Ozzy Osbourne opens up about his health issues and says

Ozzy Osbourne opens up about his health issues and says this "will die happy" whether he can give one last concert

(CNN) – Rock icon Ozzy Osbourne opened up about his health struggles in a recent interview with Rolling Stone, saying he would “die happy” if he could play one more concert to express his gratitude to his fans on stage.

“If I can’t do concerts regularly, I just want to be healthy enough to do a concert where I can say, ‘Hey guys, thank you so much for my life.’ I’m working on it, and if I end up dropping dead, “I’ll die happy,” he explained.

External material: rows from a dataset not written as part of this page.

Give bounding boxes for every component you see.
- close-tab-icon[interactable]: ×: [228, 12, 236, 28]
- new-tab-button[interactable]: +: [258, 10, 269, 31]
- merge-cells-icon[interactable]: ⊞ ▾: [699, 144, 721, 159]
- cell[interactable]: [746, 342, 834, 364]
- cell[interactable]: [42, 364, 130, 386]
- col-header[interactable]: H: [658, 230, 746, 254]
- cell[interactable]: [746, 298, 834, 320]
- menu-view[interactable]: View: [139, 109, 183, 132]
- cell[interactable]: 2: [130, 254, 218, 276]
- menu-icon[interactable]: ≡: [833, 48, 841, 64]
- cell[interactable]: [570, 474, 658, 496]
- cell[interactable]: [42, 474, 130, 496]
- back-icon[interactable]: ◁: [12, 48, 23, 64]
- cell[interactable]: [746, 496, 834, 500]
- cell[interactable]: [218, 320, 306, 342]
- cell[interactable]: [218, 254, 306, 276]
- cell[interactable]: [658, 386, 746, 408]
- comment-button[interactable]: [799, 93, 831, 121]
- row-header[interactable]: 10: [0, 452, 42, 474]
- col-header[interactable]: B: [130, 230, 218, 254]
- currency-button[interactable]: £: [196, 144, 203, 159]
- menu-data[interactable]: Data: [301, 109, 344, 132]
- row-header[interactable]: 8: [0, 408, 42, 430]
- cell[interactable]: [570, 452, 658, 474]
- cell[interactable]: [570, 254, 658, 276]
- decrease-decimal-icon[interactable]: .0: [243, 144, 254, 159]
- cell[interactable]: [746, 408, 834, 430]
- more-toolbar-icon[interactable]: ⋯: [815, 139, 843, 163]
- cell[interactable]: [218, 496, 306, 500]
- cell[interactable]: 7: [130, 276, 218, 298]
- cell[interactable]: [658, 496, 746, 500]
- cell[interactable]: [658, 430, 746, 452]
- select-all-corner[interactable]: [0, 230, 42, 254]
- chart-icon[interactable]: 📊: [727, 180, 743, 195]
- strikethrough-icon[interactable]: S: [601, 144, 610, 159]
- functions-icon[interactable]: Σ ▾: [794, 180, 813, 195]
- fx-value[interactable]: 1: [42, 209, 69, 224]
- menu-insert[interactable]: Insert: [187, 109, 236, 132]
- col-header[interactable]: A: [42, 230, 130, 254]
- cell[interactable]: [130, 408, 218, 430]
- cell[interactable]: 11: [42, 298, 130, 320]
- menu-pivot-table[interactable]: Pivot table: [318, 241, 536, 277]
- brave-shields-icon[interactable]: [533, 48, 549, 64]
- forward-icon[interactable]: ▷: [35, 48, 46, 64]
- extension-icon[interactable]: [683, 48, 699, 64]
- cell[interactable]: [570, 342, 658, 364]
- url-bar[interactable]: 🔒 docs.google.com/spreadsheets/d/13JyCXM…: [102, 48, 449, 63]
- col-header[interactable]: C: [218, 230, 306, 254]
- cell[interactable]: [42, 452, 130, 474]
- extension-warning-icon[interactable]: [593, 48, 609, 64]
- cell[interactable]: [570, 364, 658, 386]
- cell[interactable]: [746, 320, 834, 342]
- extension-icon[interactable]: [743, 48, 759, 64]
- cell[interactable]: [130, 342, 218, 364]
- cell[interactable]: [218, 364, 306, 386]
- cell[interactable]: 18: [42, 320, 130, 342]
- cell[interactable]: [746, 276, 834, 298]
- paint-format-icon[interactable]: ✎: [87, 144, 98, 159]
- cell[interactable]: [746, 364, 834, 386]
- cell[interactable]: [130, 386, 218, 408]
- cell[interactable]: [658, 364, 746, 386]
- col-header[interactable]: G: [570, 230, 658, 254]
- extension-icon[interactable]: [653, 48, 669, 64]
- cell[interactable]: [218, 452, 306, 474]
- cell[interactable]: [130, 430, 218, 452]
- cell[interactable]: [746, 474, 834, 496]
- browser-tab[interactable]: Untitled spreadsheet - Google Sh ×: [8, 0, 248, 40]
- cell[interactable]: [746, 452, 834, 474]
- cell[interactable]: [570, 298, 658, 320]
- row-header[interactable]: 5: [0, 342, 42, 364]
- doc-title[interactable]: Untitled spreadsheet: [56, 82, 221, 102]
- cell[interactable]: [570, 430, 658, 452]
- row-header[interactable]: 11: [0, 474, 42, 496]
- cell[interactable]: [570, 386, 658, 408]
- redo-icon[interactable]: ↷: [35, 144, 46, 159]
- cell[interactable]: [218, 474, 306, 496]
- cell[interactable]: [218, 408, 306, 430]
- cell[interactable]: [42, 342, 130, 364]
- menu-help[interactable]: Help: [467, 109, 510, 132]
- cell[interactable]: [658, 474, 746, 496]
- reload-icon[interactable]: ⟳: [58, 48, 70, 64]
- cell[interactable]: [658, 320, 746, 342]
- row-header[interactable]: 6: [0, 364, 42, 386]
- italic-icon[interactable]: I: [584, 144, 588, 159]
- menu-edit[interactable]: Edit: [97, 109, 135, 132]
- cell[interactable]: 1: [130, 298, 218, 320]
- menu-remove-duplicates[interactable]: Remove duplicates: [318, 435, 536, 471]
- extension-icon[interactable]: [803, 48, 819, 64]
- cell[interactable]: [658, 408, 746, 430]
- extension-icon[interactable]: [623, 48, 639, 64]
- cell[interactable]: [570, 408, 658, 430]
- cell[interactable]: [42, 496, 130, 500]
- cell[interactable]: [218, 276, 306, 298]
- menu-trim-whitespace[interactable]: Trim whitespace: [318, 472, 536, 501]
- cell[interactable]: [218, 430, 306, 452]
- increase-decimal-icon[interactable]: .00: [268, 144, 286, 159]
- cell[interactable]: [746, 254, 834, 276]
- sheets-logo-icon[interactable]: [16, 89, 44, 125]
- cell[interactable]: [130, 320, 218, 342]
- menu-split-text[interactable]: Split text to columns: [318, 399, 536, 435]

The 74-year-old singer announced the end of his tours in February because he was “no longer physically fit” after several health problems. In July he withdrew from a music festival planned for October.

Osbourne injured her spine in a serious accident four years ago, has since had to undergo several surgeries and announced her Parkinson’s diagnosis in January 2020.

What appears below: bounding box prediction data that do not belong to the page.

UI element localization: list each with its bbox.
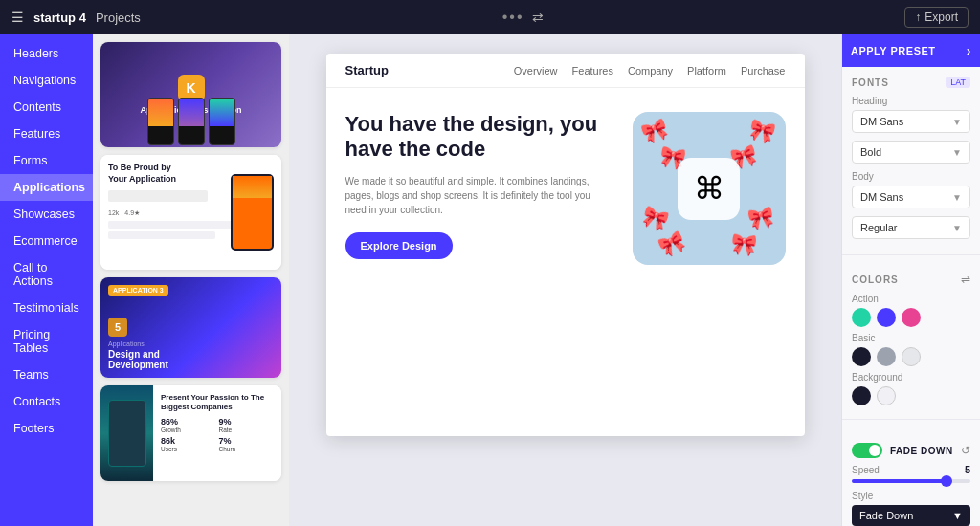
preview-area: Startup Overview Features Company Platfo… (289, 34, 841, 526)
nav-link-overview[interactable]: Overview (514, 65, 558, 77)
sidebar-item-pricing-tables[interactable]: Pricing Tables (0, 321, 93, 362)
speed-slider-thumb[interactable] (941, 475, 952, 487)
thumb2-phone (231, 174, 274, 251)
fonts-language-badge[interactable]: LAT (946, 77, 970, 88)
body-weight-value: Regular (860, 222, 898, 233)
stat-2: 9%Rate (219, 417, 275, 433)
sidebar-item-contents[interactable]: Contents (0, 94, 93, 121)
action-colors-row (852, 308, 970, 327)
left-sidebar: Headers Navigations Contents Features Fo… (0, 34, 93, 526)
sidebar-item-features[interactable]: Features (0, 121, 93, 147)
style-label: Style (852, 491, 970, 501)
body-font-select[interactable]: DM Sans ▼ (852, 186, 970, 208)
thumb4-stats: 86%Growth 9%Rate 86kUsers 7%Churn (161, 417, 274, 452)
thumbnail-1[interactable]: K Application Presentation (100, 42, 281, 147)
nav-link-platform[interactable]: Platform (687, 65, 726, 77)
menu-icon[interactable]: ☰ (11, 10, 24, 25)
stat-4: 7%Churn (219, 436, 275, 452)
heading-weight-value: Bold (860, 146, 881, 158)
basic-colors-row (852, 347, 970, 366)
sidebar-item-headers[interactable]: Headers (0, 40, 93, 67)
thumbnail-3[interactable]: APPLICATION 3 5 Applications Design andD… (100, 277, 281, 378)
sidebar-item-contacts[interactable]: Contacts (0, 388, 93, 415)
background-color-2[interactable] (877, 386, 896, 405)
pasta-decor-5: 🎀 (638, 203, 671, 235)
colors-shuffle-icon[interactable]: ⇌ (961, 273, 970, 286)
phone-mini-1 (147, 98, 174, 145)
export-button[interactable]: ↑ Export (904, 7, 969, 28)
action-color-3[interactable] (902, 308, 921, 327)
apply-preset-label: APPLY PRESET (851, 45, 936, 56)
phone-mini-3 (209, 98, 235, 145)
background-color-label: Background (852, 372, 970, 383)
apply-preset-arrow-icon: › (967, 43, 971, 58)
fade-down-toggle-row: FADE DOWN ↺ (852, 443, 970, 458)
style-select-value: Fade Down (859, 510, 913, 521)
thumb3-bg: APPLICATION 3 5 Applications Design andD… (100, 277, 281, 378)
swap-icon[interactable]: ⇄ (532, 10, 544, 25)
webpage-text: You have the design, you have the code W… (345, 112, 613, 259)
background-colors-row (852, 386, 970, 405)
heading-weight-select[interactable]: Bold ▼ (852, 141, 970, 164)
export-icon: ↑ (915, 11, 921, 24)
style-select[interactable]: Fade Down ▼ (852, 505, 970, 526)
export-label: Export (924, 11, 958, 24)
sidebar-item-call-to-actions[interactable]: Call to Actions (0, 254, 93, 295)
projects-label[interactable]: Projects (96, 11, 141, 25)
webpage-image: 🎀 🎀 🎀 🎀 🎀 🎀 🎀 🎀 ⌘ (633, 112, 786, 265)
action-color-1[interactable] (852, 308, 871, 327)
basic-color-label: Basic (852, 333, 970, 343)
basic-color-1[interactable] (852, 347, 871, 366)
speed-slider-fill (852, 479, 947, 483)
webpage-preview: Startup Overview Features Company Platfo… (326, 54, 805, 436)
heading-font-select[interactable]: DM Sans ▼ (852, 110, 970, 133)
topbar-center: ••• ⇄ (502, 9, 544, 26)
style-select-arrow: ▼ (952, 510, 963, 521)
nav-link-company[interactable]: Company (628, 65, 673, 77)
sidebar-item-testimonials[interactable]: Testimonials (0, 295, 93, 321)
brand-name: startup 4 (33, 11, 86, 25)
sidebar-item-ecommerce[interactable]: Ecommerce (0, 228, 93, 254)
divider-1 (842, 254, 980, 255)
colors-section-title: COLORS (852, 274, 899, 285)
fonts-section: FONTS LAT Heading DM Sans ▼ Bold ▼ Body … (842, 67, 980, 252)
webpage-subtext: We made it so beautiful and simple. It c… (345, 174, 613, 217)
pasta-decor-8: 🎀 (729, 231, 757, 258)
apply-preset-button[interactable]: APPLY PRESET › (842, 34, 980, 67)
fonts-section-header: FONTS LAT (852, 77, 970, 88)
sidebar-item-applications[interactable]: Applications (0, 174, 93, 201)
sidebar-item-teams[interactable]: Teams (0, 362, 93, 388)
thumbnail-4[interactable]: Present Your Passion to The Biggest Comp… (100, 385, 281, 481)
refresh-icon[interactable]: ↺ (961, 444, 970, 457)
thumb4-image (100, 385, 153, 481)
action-color-2[interactable] (877, 308, 896, 327)
thumb3-subtitle: Applications (108, 340, 145, 347)
heading-font-label: Heading (852, 96, 970, 106)
pasta-decor-6: 🎀 (746, 205, 775, 233)
sidebar-item-showcases[interactable]: Showcases (0, 201, 93, 228)
explore-design-button[interactable]: Explore Design (345, 232, 453, 259)
basic-color-3[interactable] (902, 347, 921, 366)
speed-label: Speed (852, 465, 880, 475)
fade-down-toggle[interactable] (852, 443, 882, 458)
thumb4-content: Present Your Passion to The Biggest Comp… (153, 385, 281, 481)
body-weight-select[interactable]: Regular ▼ (852, 216, 970, 239)
basic-color-2[interactable] (877, 347, 896, 366)
stat-3: 86kUsers (161, 436, 216, 452)
nav-link-purchase[interactable]: Purchase (741, 65, 785, 77)
nav-link-features[interactable]: Features (572, 65, 613, 77)
sidebar-item-footers[interactable]: Footers (0, 415, 93, 442)
speed-row: Speed 5 (852, 464, 970, 475)
background-color-1[interactable] (852, 386, 871, 405)
toggle-knob (869, 445, 880, 456)
sidebar-item-navigations[interactable]: Navigations (0, 67, 93, 94)
colors-section-header: COLORS ⇌ (852, 273, 970, 286)
thumb1-bg: K Application Presentation (100, 42, 281, 147)
sidebar-item-forms[interactable]: Forms (0, 147, 93, 174)
speed-slider-track[interactable] (852, 479, 970, 483)
body-font-label: Body (852, 171, 970, 182)
webpage-nav: Startup Overview Features Company Platfo… (326, 54, 805, 88)
thumbnail-2[interactable]: To Be Proud byYour Application 12k 4.9★ (100, 155, 281, 270)
right-sidebar: APPLY PRESET › FONTS LAT Heading DM Sans… (841, 34, 980, 526)
more-options-icon[interactable]: ••• (502, 9, 524, 26)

The fall and subsequent surgeries “really hit me,” Osbourne said. “The second operation was fatal and left me virtually crippled. I thought I would recover after the second and third surgeries, but the last one they put a damn rod in my spine. They found a tumor in one of the vertebrae, so they had to remove it too. It’s pretty hard, man.

Although Osbourne appeared intermittently during this time, including at the closing ceremony of the 2022 Commonwealth Games in her hometown of Birmingham, England, she largely stayed away from the stage.

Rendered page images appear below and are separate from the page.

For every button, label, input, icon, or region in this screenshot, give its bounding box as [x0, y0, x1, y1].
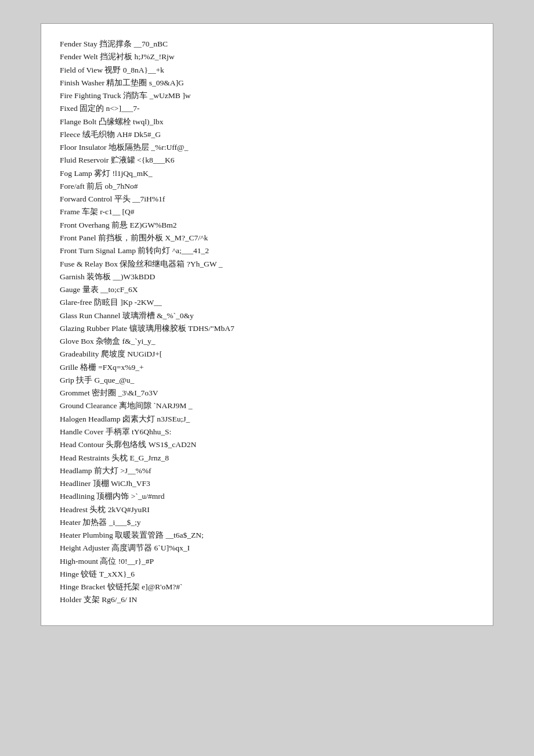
- list-item: Height Adjuster 高度调节器 6`U]%qx_I: [60, 542, 474, 555]
- list-item: Hinge Bracket 铰链托架 e]@R'oM?#`: [60, 581, 474, 593]
- list-item: Holder 支架 Rg6/_6/ IN: [60, 593, 474, 606]
- list-item: Head Restraints 头枕 E_G_Jrnz_8: [60, 452, 474, 465]
- list-item: Floor Insulator 地板隔热层 _%r:Uff@_: [60, 141, 474, 154]
- list-item: Heater Plumbing 取暖装置管路 __t6a$_ZN;: [60, 529, 474, 542]
- list-item: Headliner 顶棚 WiCJh_VF3: [60, 477, 474, 490]
- list-item: Front Panel 前挡板，前围外板 X_M?_C7/^k: [60, 232, 474, 244]
- list-item: Head Contour 头廓包络线 WS1$_cAD2N: [60, 438, 474, 451]
- list-item: Forward Control 平头 __7iH%1f: [60, 193, 474, 206]
- list-item: Hinge 铰链 T_xXX}_6: [60, 568, 474, 581]
- list-item: Field of View 视野 0_8nA}__+k: [60, 64, 474, 77]
- list-item: Front Turn Signal Lamp 前转向灯 ^a;___41_2: [60, 244, 474, 257]
- list-item: Ground Clearance 离地间隙 `NARJ9M _: [60, 399, 474, 412]
- list-item: Finish Washer 精加工垫圈 s_09&A]G: [60, 77, 474, 89]
- list-item: Fleece 绒毛织物 AH# Dk5#_G: [60, 128, 474, 141]
- list-item: Glove Box 杂物盒 f&_`yi_y_: [60, 335, 474, 348]
- list-item: Fluid Reservoir 贮液罐 <{k8___K6: [60, 154, 474, 167]
- list-item: Front Overhang 前悬 EZ)GW%Bm2: [60, 219, 474, 232]
- list-item: Fuse & Relay Box 保险丝和继电器箱 ?Yh_GW _: [60, 258, 474, 271]
- list-item: Fire Fighting Truck 消防车 _wUzMB ]w: [60, 89, 474, 102]
- list-item: Fixed 固定的 n<>]___7-: [60, 102, 474, 115]
- list-item: Handle Cover 手柄罩 tY6Qhhu_S:: [60, 426, 474, 438]
- list-item: Fender Welt 挡泥衬板 h;J%Z_!Rjw: [60, 51, 474, 63]
- list-item: Grip 扶手 G_que_@u_: [60, 374, 474, 387]
- list-item: Glare-free 防眩目 ]Kp -2KW__: [60, 296, 474, 309]
- list-item: Heater 加热器 _i___$_;y: [60, 516, 474, 529]
- list-item: Halogen Headlamp 卤素大灯 n3JSEu;J_: [60, 413, 474, 426]
- list-item: Flange Bolt 凸缘螺栓 twql)_lbx: [60, 116, 474, 128]
- document-container: Fender Stay 挡泥撑条 __70_nBCFender Welt 挡泥衬…: [41, 23, 493, 626]
- list-item: Garnish 装饰板 __)W3kBDD: [60, 271, 474, 283]
- list-item: Fore/aft 前后 ob_7hNo#: [60, 180, 474, 193]
- list-item: Glass Run Channel 玻璃滑槽 &_%`_0&y: [60, 309, 474, 322]
- list-item: Headlining 顶棚内饰 >`_u/#mrd: [60, 490, 474, 503]
- list-item: Gauge 量表 __to;cF_6X: [60, 283, 474, 296]
- content-list: Fender Stay 挡泥撑条 __70_nBCFender Welt 挡泥衬…: [60, 38, 474, 607]
- list-item: High-mount 高位 !0!__r}_#P: [60, 555, 474, 568]
- list-item: Gradeability 爬坡度 NUGiDJ+[: [60, 348, 474, 361]
- list-item: Headrest 头枕 2kVQ#JyuRI: [60, 503, 474, 516]
- list-item: Grille 格栅 =FXq=x%9_+: [60, 361, 474, 374]
- list-item: Headlamp 前大灯 >J__%%f: [60, 465, 474, 477]
- list-item: Frame 车架 r-c1__ [Q#: [60, 206, 474, 218]
- list-item: Fender Stay 挡泥撑条 __70_nBC: [60, 38, 474, 51]
- list-item: Fog Lamp 雾灯 !l1jQq_mK_: [60, 167, 474, 180]
- list-item: Grommet 密封圈 _3\&I_7o3V: [60, 387, 474, 399]
- list-item: Glazing Rubber Plate 镶玻璃用橡胶板 TDHS/"MbA7: [60, 322, 474, 335]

During his career, which began as a member of the groundbreaking heavy metal band Black Sabbath, Osbourne won Grammy Awards for both his solo work and his membership in the band, which he left in 1979.

Ozzy Osbourne, photographed in 1991. Photo credit: Martyn Goodacre/Hulton Archive/Getty Images

He became famous for both his colorful performances and his music, particularly in the 1980s, when he threw raw meat at concertgoers and bit into a dead bat thrown at him by a fan on stage (Osbourne had thought it be rubber). , But that was not the case).

“I’m taking it one day at a time, and when I can get back into acting, I will,” he said. “But it was like saying goodbye to the best relationship of my life. When I stopped touring at the beginning of my illness, I was very upset with myself, with the doctors and with the world. I said to myself, ‘Well, maybe I have to accept it.'”

Acting like “a half-hearted Ozzy looking for sympathy” is out, the legendary singer said.

“I recently saw a presentation by Phil Collins and he has essentially the same problems as me,” he added. “Go on stage in a wheelchair! But I couldn’t do it.”